■ **INSTRUCTIONS TO FOLLOW**
A word-for-word copy of the entries, with the images left out, is what you should write.

Saved entries
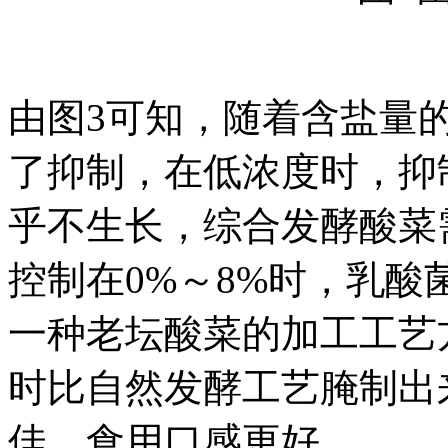
由图3可知，随着含盐量
了抑制，在低浓度时，抑
乎不生长，综合发酵酸菜
控制在0%～8%时，乳酸
一种老坛酸菜的加工工艺
时比自然发酵工艺腌制出
佳，食用口感更好。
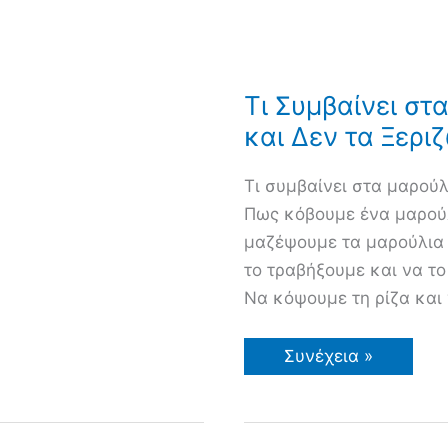
Τι Συμβαίνει σ
και Δεν τα Ξερι
Τι συμβαίνει στα μαρούλ
Πως κόβουμε ένα μαρούλ
μαζέψουμε τα μαρούλια 
το τραβήξουμε και να το
Να κόψουμε τη ρίζα κα
Τι
Συνέχεια »
Συμβαίνει
στα
Μαρούλια
αν
τα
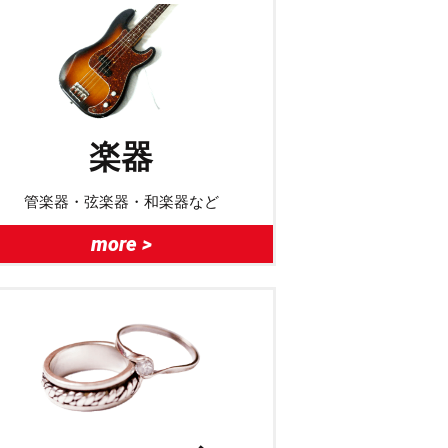
楽器
管楽器・弦楽器・和楽器など
more >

■ **OUTPUT OF THE EXERCISE**
由图3可知，随着含盐量
了抑制，在低浓度时，抑
乎不生长，综合发酵酸菜
控制在0%～8%时，乳酸
一种老坛酸菜的加工工艺
时比自然发酵工艺腌制出
佳，食用口感更好。
Τι Συμβαίνει σ
και Δεν τα Ξερι
Τι συμβαίνει στα μαρούλ
Πως κόβουμε ένα μαρούλ
μαζέψουμε τα μαρούλια 
το τραβήξουμε και να το
Να κόψουμε τη ρίζα κα
Τι
Συνέχεια »
Συμβαίνει
στα
Μαρούλια
αν
τα
楽器
管楽器・弦楽器・和楽器など
more >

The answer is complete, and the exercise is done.